Así es, estimados amigos, me despido de Facebook; y me despido de todo lo siguiente:

Me despido de los amigos y amigas cuya foto del perfil es de sus mejores años, cuando aún tenían pelo, estaban delgados, no usaban lentes, no tenían papada, eran solteros y/o más felices. No aceptaron el paso del tiempo y prefirieron ser recordados como eran antes. Gracias de verdad por mantener vivo en mi memoria el recuerdo de su eterna juventud.

Me despido de los amigos y amigas que hicieron de su muro un portal de noticias con lo último del acontecer nacional e internacional. Créanme, estimados amigos (ahora ex-amigos): de no haber sido por vosotros, no hubiera sobrevivido en la maraña de información que vomitan los portales de noticias. Lástima que todos ustedes consultaran los mismos portales…, y que todos los portales publicaran las mismas noticias, que les son vendidas por las mismas agencias.

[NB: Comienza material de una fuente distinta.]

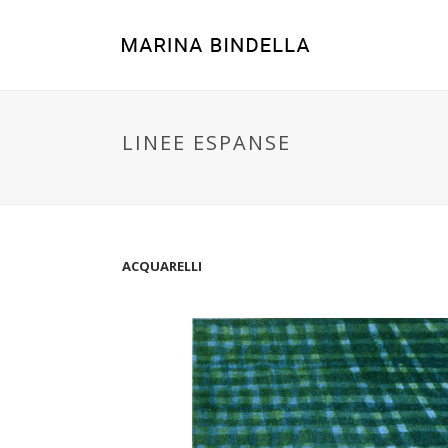
LINEE ESPANSE
ACQUARELLI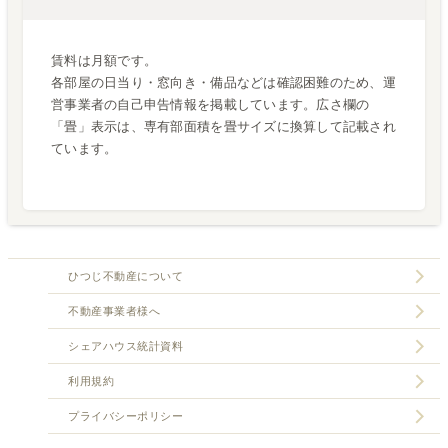
賃料は月額です。
各部屋の日当り・窓向き・備品などは確認困難のため、運
営事業者の自己申告情報を掲載しています。広さ欄の
「畳」表示は、専有部面積を畳サイズに換算して記載され
ています。
ひつじ不動産について
不動産事業者様へ
シェアハウス統計資料
利用規約
プライバシーポリシー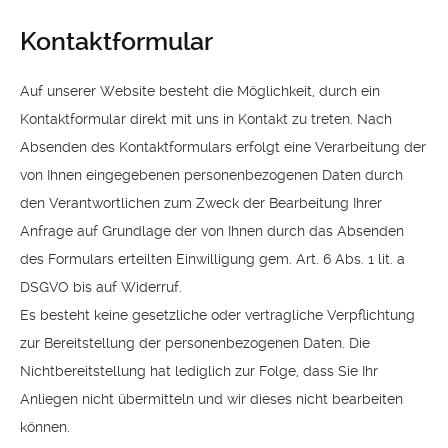
Kontaktformular
Auf unserer Website besteht die Möglichkeit, durch ein
Kontaktformular direkt mit uns in Kontakt zu treten. Nach
Absenden des Kontaktformulars erfolgt eine Verarbeitung der
von Ihnen eingegebenen personenbezogenen Daten durch
den Verantwortlichen zum Zweck der Bearbeitung Ihrer
Anfrage auf Grundlage der von Ihnen durch das Absenden
des Formulars erteilten Einwilligung gem. Art. 6 Abs. 1 lit. a
DSGVO bis auf Widerruf.
Es besteht keine gesetzliche oder vertragliche Verpflichtung
zur Bereitstellung der personenbezogenen Daten. Die
Nichtbereitstellung hat lediglich zur Folge, dass Sie Ihr
Anliegen nicht übermitteln und wir dieses nicht bearbeiten
können.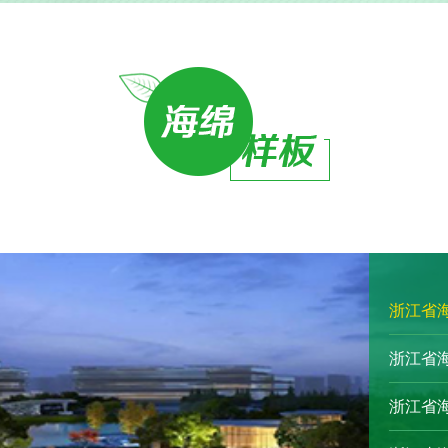
浙江省海
浙江省海
浙江省海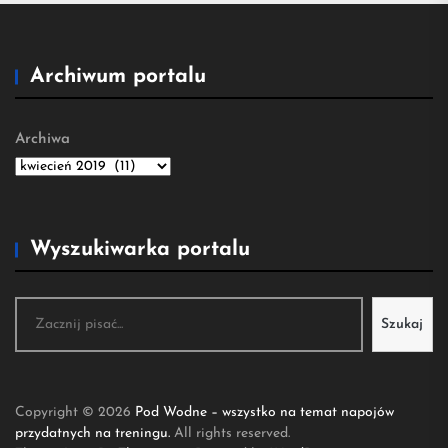
Archiwum portalu
Archiwa
Wyszukiwarka portalu
Szukaj
Szukaj
Copyright © 2026
Pod Wodne – wszystko na temat napojów
przydatnych na treningu.
All rights reserved.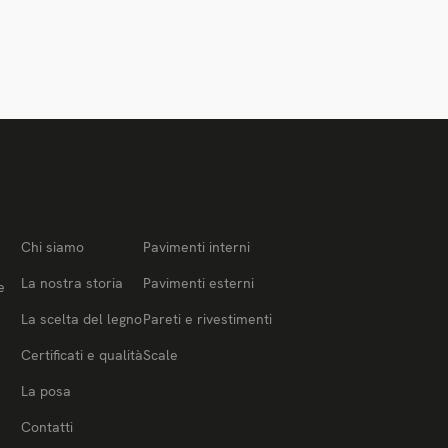
Chi siamo
Pavimenti interni
La nostra storia
Pavimenti esterni
e
La scelta del legno
Pareti e rivestimenti
Certificati e qualità
Scale
La posa
Contatti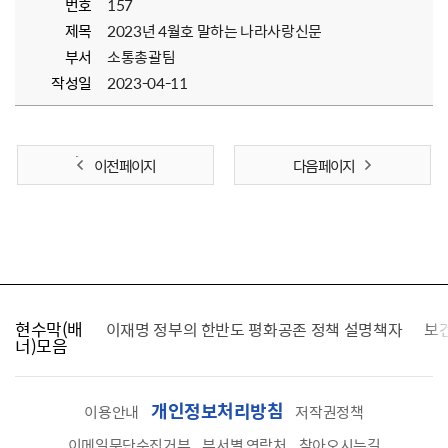
번호
157
제목
2023년 4월호 말하는 나라사랑신문
부서
소통총괄팀
작성일
2023-04-11
이전 페이지
다음 페이지
현수막(배
가를 찾습니다
이재명 정부의 한반도 평화공존 정책 설명책자
보
너)모음
개인정보처리방침
이용안내
저작권정책
이메일무단수집거부
부서별 연락처
찾아오시는길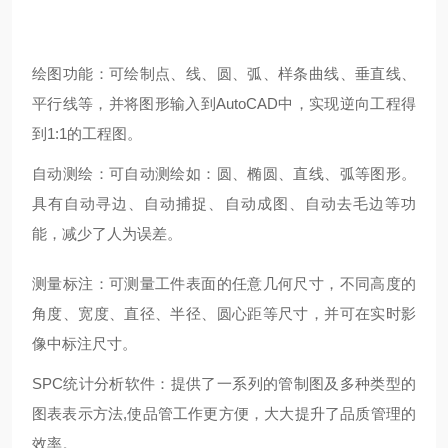
绘图功能：可绘制点、线、圆、弧、样条曲线、垂直线、
平行线等，并将图形输入到AutoCAD中，实现逆向工程得
到1:1的工程图。
自动测绘：可自动测绘如：圆、椭圆、直线、弧等图形。
具有自动寻边、自动捕捉、自动成图、自动去毛边等功
能，减少了人为误差。
测量标注：可测量工件表面的任意几何尺寸，不同高度的
角度、宽度、直径、半径、圆心距等尺寸，并可在实时影
像中标注尺寸。
SPC统计分析软件：提供了一系列的管制图及多种类型的
图表表示方法,使品管工作更方便，大大提升了品质管理的
效率。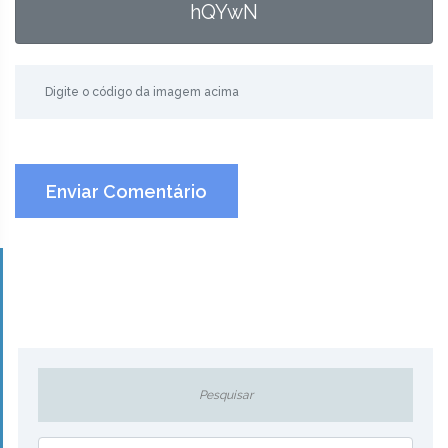
hQYwN
Enviar Comentário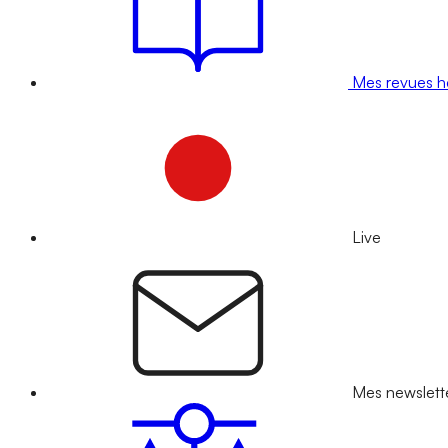
Mes revues 
Live
Mes newslett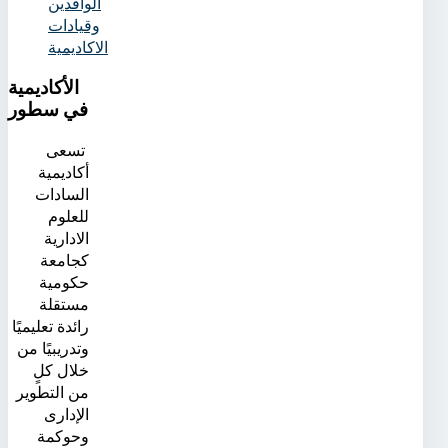
الوافدين
وقيادات
الاكاديمية
الأكاديمية
في سطور
تسعى
أكاديمية
السادات
للعلوم
الادارية
كجامعة
حكومية
مستقلة
رائدة تعليميًا
وتدريبيًا من
خلال كلٍ
من التطوير
الإدارى
وحوكمة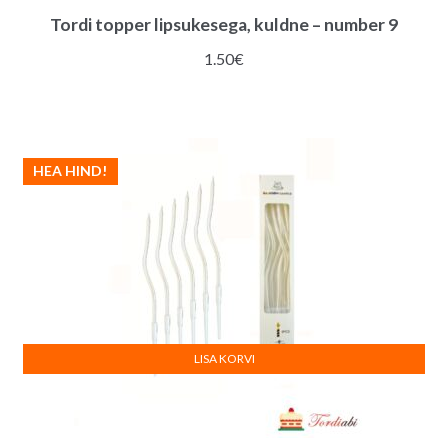
Tordi topper lipsukesega, kuldne – number 9
1.50
€
HEA HIND!
LISA KORVI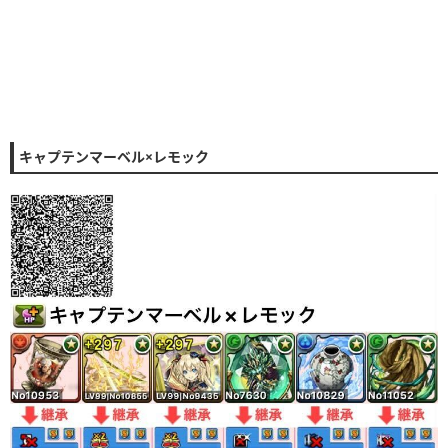
キャプテンマーベル×レモック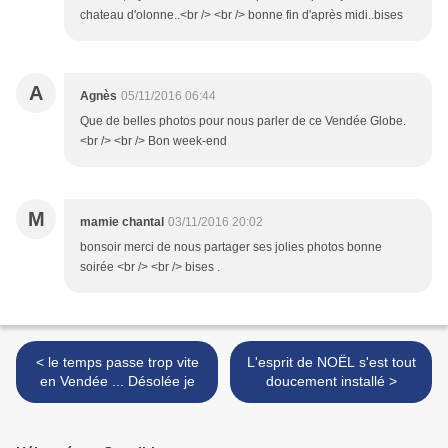
chateau d'olonne..<br /> <br /> bonne fin d'après midi..bises
A
Agnès
05/11/2016 06:44
Que de belles photos pour nous parler de ce Vendée Globe.
<br /> <br /> Bon week-end
M
mamie chantal
03/11/2016 20:02
bonsoir merci de nous partager ses jolies photos bonne
soirée <br /> <br /> bises .
< le temps passe trop vite
L'esprit de NOËL s'est tout
en Vendée ... Désolée je
doucement installé >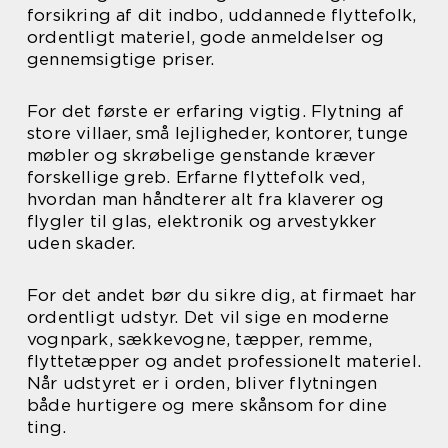
forsikring af dit indbo, uddannede flyttefolk,
ordentligt materiel, gode anmeldelser og
gennemsigtige priser.
For det første er erfaring vigtig. Flytning af
store villaer, små lejligheder, kontorer, tunge
møbler og skrøbelige genstande kræver
forskellige greb. Erfarne flyttefolk ved,
hvordan man håndterer alt fra klaverer og
flygler til glas, elektronik og arvestykker
uden skader.
For det andet bør du sikre dig, at firmaet har
ordentligt udstyr. Det vil sige en moderne
vognpark, sækkevogne, tæpper, remme,
flyttetæpper og andet professionelt materiel.
Når udstyret er i orden, bliver flytningen
både hurtigere og mere skånsom for dine
ting.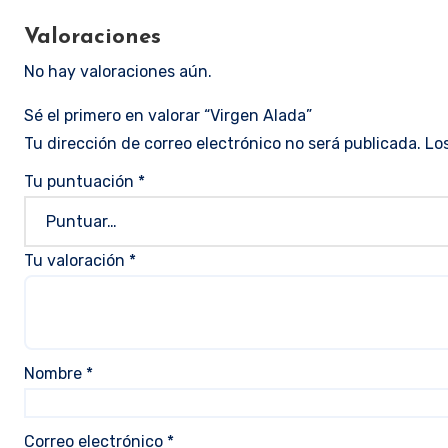
Valoraciones
No hay valoraciones aún.
Sé el primero en valorar “Virgen Alada”
Tu dirección de correo electrónico no será publicada.
Lo
Tu puntuación
*
Tu valoración
*
Nombre
*
Correo electrónico
*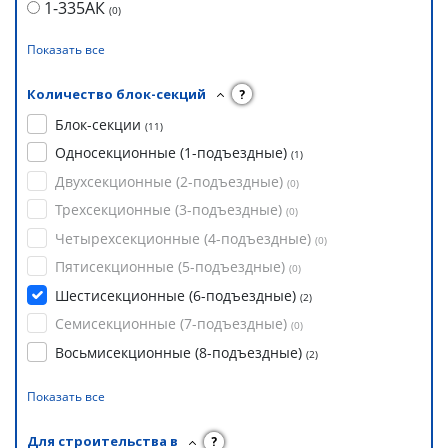
1-335АК
(
0
)
Показать все
Количество блок-секций
?
Блок-секции
(
11
)
Односекционные (1-подъездные)
(
1
)
Двухсекционные (2-подъездные)
(
0
)
Трехсекционные (3-подъездные)
(
0
)
Четырехсекционные (4-подъездные)
(
0
)
Пятисекционные (5-подъездные)
(
0
)
Шестисекционные (6-подъездные)
(
2
)
Семисекционные (7-подъездные)
(
0
)
Восьмисекционные (8-подъездные)
(
2
)
Показать все
Для строительства в
?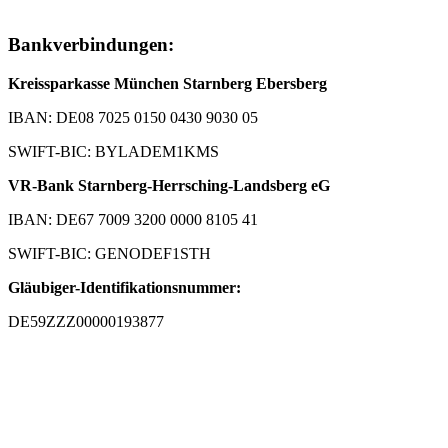
Bankverbindungen:
Kreissparkasse München Starnberg Ebersberg
IBAN: DE08 7025 0150 0430 9030 05
SWIFT-BIC: BYLADEM1KMS
VR-Bank Starnberg-Herrsching-Landsberg eG
IBAN: DE67 7009 3200 0000 8105 41
SWIFT-BIC: GENODEF1STH
Gläubiger-Identifikationsnummer:
DE59ZZZ00000193877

Me despido de los amigos y amigas que, con el estandarte de líderes de opinión, supieron exponer temas de extrema relevancia y hacer de Facebook una trinchera de ideas y propuestas brillantes, que inmediatamente encontraban eco entre sus múltiples seguidores que, con asombro y admiración, los encumbraron hacia la más alta esfera del pensamiento revolucionario, en agradecimiento por haberlos iluminado en la oscura senda del mundo virtual, y por haberles desprendido el antifaz de la ignorancia. Lástima que su crítica rencorosa, carente de fundamentos y siempre tendenciosa sirviera solamente para constatar que la conveniencia es la madre de todas las posturas críticas.

Me despido de los amigos y amigas que iluminaron mis días con su arcoiris de entusiasmo, bondad, felicidad, armonía, plenitud, esperanza y fe; esos amigos que sabían encontrar en todo comentario, foto, enlace o video la belleza de la vida, y que automáticamente sellaban su condición de próceres del optimismo al dar click en la manita con pulgar hacia arriba (“me gusta”!); así es, esos amigos que además se levantaban siempre con ánimo, enviaban saludos, felicitaciones, buenos deseos, palabras de amor a sus seres queridos, palabras de aliento al deprimido y desvalido, los mejores augurios para el desventurado… Lástima que la miel sea tan empalagosa, y que yo tenga antecedentes de diabetes.

Me despido de los amigos y amigas que hicieron de su muro una expresión de sus aspiraciones artísticas ocultas (por no decir reprimidas). Es una lástima que a final de cuentas hubieran errado la carrera y el destino los obligara a convertirse en contadores, administradores, abogados, licenciados en comunicación o en informática. De verdad que qué injusta es la vida…

Me despido de los amigos y amigas que, con el espíritu infantil y adolescente que siempre supieron conservar, dieron rienda suelta a su imaginación y fantasías al publicar sus más queridos recuerdos: ligas hacia videos de antaño, fotos infantiles, comentarios sobre lo último en play station, rock band, peticiones de ayudas en juegos (la maldita granja!), y todo lo que llama la atención de un adolescente de 35, 40 o más años.

Y créanme: siento que me he quitado un peso de encima. Ahora me siento un poco más libre (si, sólo un poco, todavía me falta quitarme el lastre que significa ser el “grinch” de la red social más utilizada del mundo).